結果を下表に示す。バニリンについては、保管開始から時間経過とともに徐放量は減少し、保管開始1、3、5日目におけるその徐放量は、それぞれ試験に供した量の約0.3%、0.08%、0.04%であった。α−ヨノンも同様の様相が認められ、保管開始1、3、5日目におけるその徐放量は、それぞれ試験に供した量の約1%、0.2%、0.05%であった。バニリンとα−ヨノンはともに、徐放量は試験に供した量の1%乃至それ未満であった。このように、バニリンとヨノンいずれも、徐放量は保管開始1日目で最大となり、時間の経過とともに減少した。徐放量が保管とともに減少した原因としては、1)気化した当該物質の一部が培地や皿や蓋に吸着された、2)ろ紙に浸み込ませた当該物質が分解等の化学変化を受けたために気化しなかった、3)用いたペトリ皿と蓋の組み合わせは完全無通気構造とはならないため、気化した当該物質の一部が皿の外に漏洩した、が考えられる。

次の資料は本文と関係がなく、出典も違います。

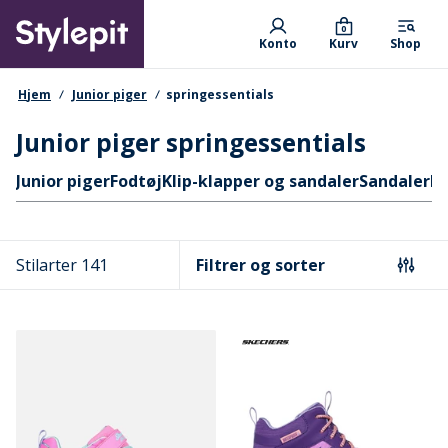
Skip
Primary departments
to
0
Konto
Kurv
Shop
main
content
navigationssti
Hjem
Junior piger
springessentials
Junior piger springessentials
Hurtige links
Junior piger
Fodtøj
Klip-klapper og sandaler
Sandaler
Bi
Stilarter 141
Filtrer og sorter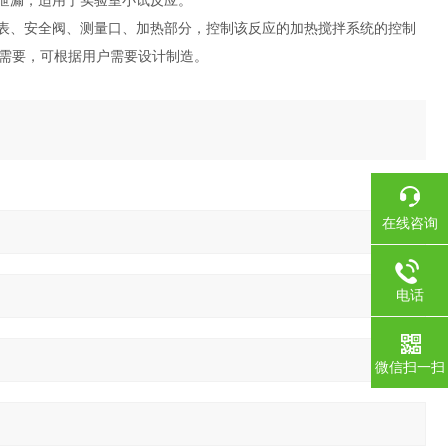
无泄漏，适用于实验室小试反应。
力表、安全阀、测量口、加热部分，控制该反应的加热搅拌系统的控制
需要，可根据用户需要设计制造。
在线咨询
电话
微信扫一扫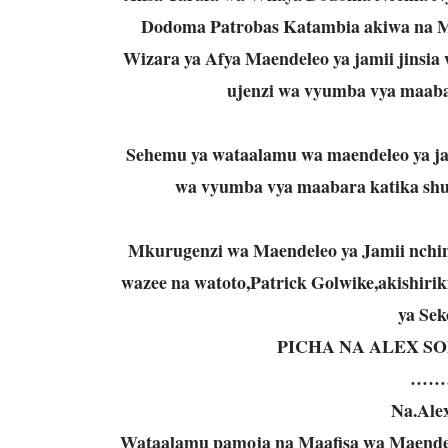
Dodoma Patrobas Katambia akiwa na Mk
Wizara ya Afya Maendeleo ya jamii jinsia 
ujenzi wa vyumba vya maaba
Sehemu ya wataalamu wa maendeleo ya jam
wa vyumba vya maabara katika shul
Mkurugenzi wa Maendeleo ya Jamii nchini
wazee na watoto,Patrick Golwike,akishiri
ya Se
PICHA NA ALEX S
……
Na.Ale
Wataalamu pamoja na Maafisa wa Maendel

バニリンやヨノンの存在下で菌の増殖が促進されたことは、当該物質を認識し、増殖制御を行う機構が菌に備わっていることを示唆する。この推測が正しい場合、物質認識から増殖促進に至るまでには一定の時間を要することから、前述の3つのケースのいずれにおいても、保管開始1日目で徐放された物質が菌に作用し、前述の機構を経て、結果として増殖の促進が起きたと考えられる。したがって本結果を基に徐放のタイミングや量などを厳密に制御できる技術が開発されれば、目的とする微生物の生育制御は可能であると考えられる。
Figure 2021145637
本発明により提供される技術は、微生物利用に関する工業分野において有用である。例えば、発酵や醸造などにおける微生物の生育制御において本発明の技術を利用することができる。

Claims (5)

  1. 気体成分としてバニリン及び/又はヨノンを微生物に接触させる工程を含む、微生物の増殖促進方法。

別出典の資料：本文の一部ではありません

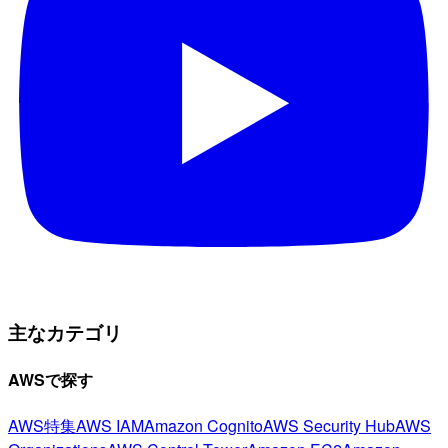
主なカテゴリ
AWSで探す
AWS特集
AWS IAM
Amazon Cognito
AWS Security Hub
AWS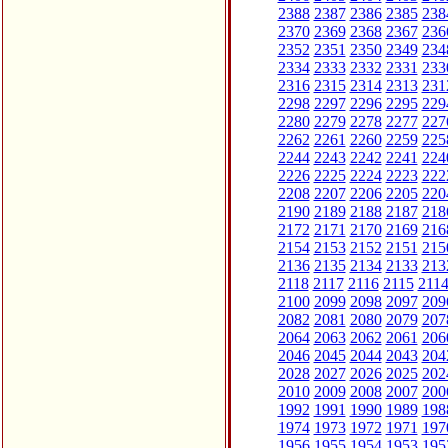
2388
2387
2386
2385
238
2370
2369
2368
2367
236
2352
2351
2350
2349
234
2334
2333
2332
2331
233
2316
2315
2314
2313
231
2298
2297
2296
2295
229
2280
2279
2278
2277
227
2262
2261
2260
2259
225
2244
2243
2242
2241
224
2226
2225
2224
2223
222
2208
2207
2206
2205
220
2190
2189
2188
2187
218
2172
2171
2170
2169
216
2154
2153
2152
2151
215
2136
2135
2134
2133
213
2118
2117
2116
2115
211
2100
2099
2098
2097
209
2082
2081
2080
2079
207
2064
2063
2062
2061
206
2046
2045
2044
2043
204
2028
2027
2026
2025
202
2010
2009
2008
2007
200
1992
1991
1990
1989
198
1974
1973
1972
1971
197
1956
1955
1954
1953
195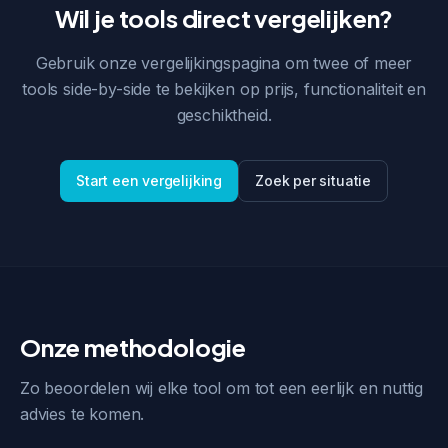
Wil je tools direct vergelijken?
Gebruik onze vergelijkingspagina om twee of meer
tools side-by-side te bekijken op prijs, functionaliteit en
geschiktheid.
Start een vergelijking
Zoek per situatie
Onze methodologie
Zo beoordelen wij elke tool om tot een eerlijk en nuttig
advies te komen.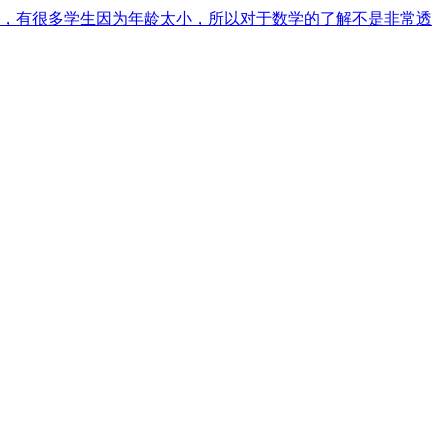
，有很多学生因为年龄太小，所以对于数学的了解不是非常透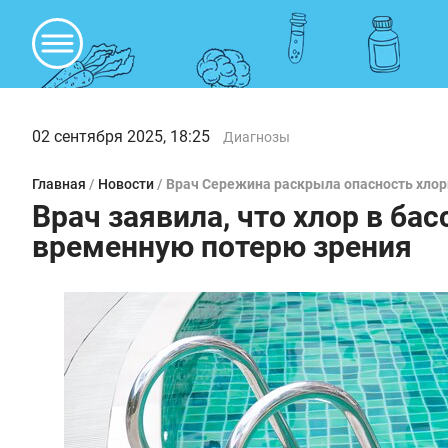
02 сентября 2025, 18:25
Диагнозы
Главная
/
Новости
/
Врач Сережина раскрыла опасность хлор
Врач заявила, что хлор в ба
временную потерю зрения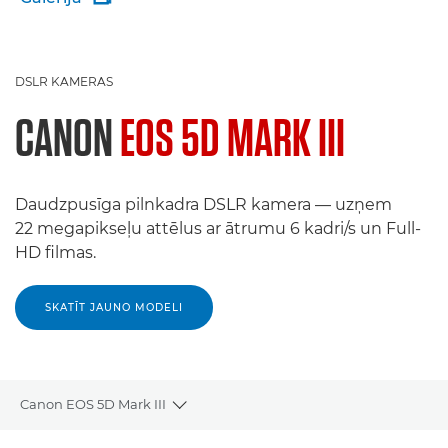
DSLR KAMERAS
CANON
EOS 5D MARK III
Daudzpusīga pilnkadra DSLR kamera — uzņem
22 megapikseļu attēlus ar ātrumu 6 kadri/s un Full-
HD filmas.
SKATĪT JAUNO MODELI
Canon EOS 5D Mark III
Toggle breadcrumbs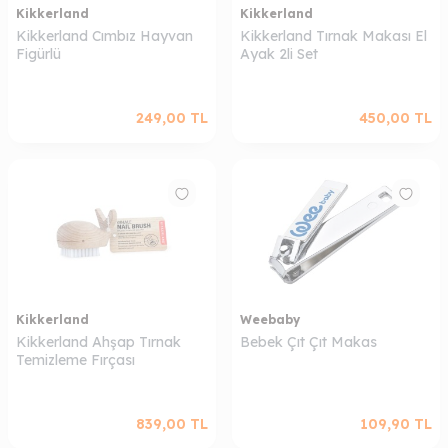
Kikkerland
Kikkerland
Kikkerland Cımbız Hayvan
Kikkerland Tırnak Makası El
Figürlü
Ayak 2li Set
249,00
TL
450,00
TL
Kikkerland
Weebaby
Kikkerland Ahşap Tırnak
Bebek Çıt Çıt Makas
Temizleme Fırçası
839,00
TL
109,90
TL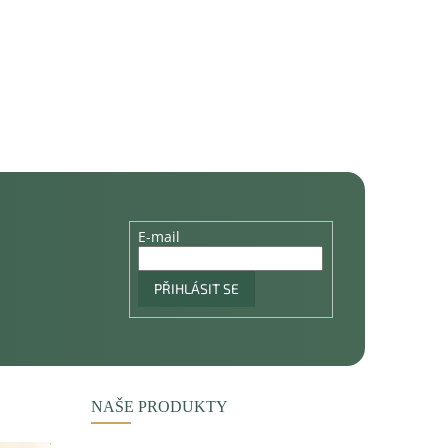
E-mail
PŘIHLÁSIT SE
NAŠE PRODUKTY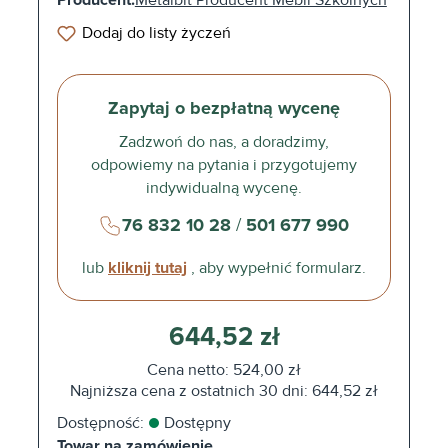
Producent:
Metalbit Producent Mebli Szkolnych
Dodaj do listy życzeń
Zapytaj o bezpłatną wycenę
Zadzwoń do nas, a doradzimy,
odpowiemy na pytania i przygotujemy
indywidualną wycenę.
76 832 10 28
/
501 677 990
lub
kliknij tutaj
, aby wypełnić formularz.
644,52 zł
Cena netto: 524,00 zł
Najniższa cena z ostatnich 30 dni: 644,52 zł
Dostępność:
Dostępny
Towar na zamówienie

  2. 微生物が真菌である、請求項1に記載の方法。
  3. 真菌が糸状菌である、請求項2に記載の方法。
  4. 糸状菌がアスペルギルス属菌、ペニシリウム属菌、又はトリコデルマ属菌である、請求項3に記載の方法。
  5. 気体成分としてバニリン及び/又はヨノンを含有する、微生物の増殖促進用ガス。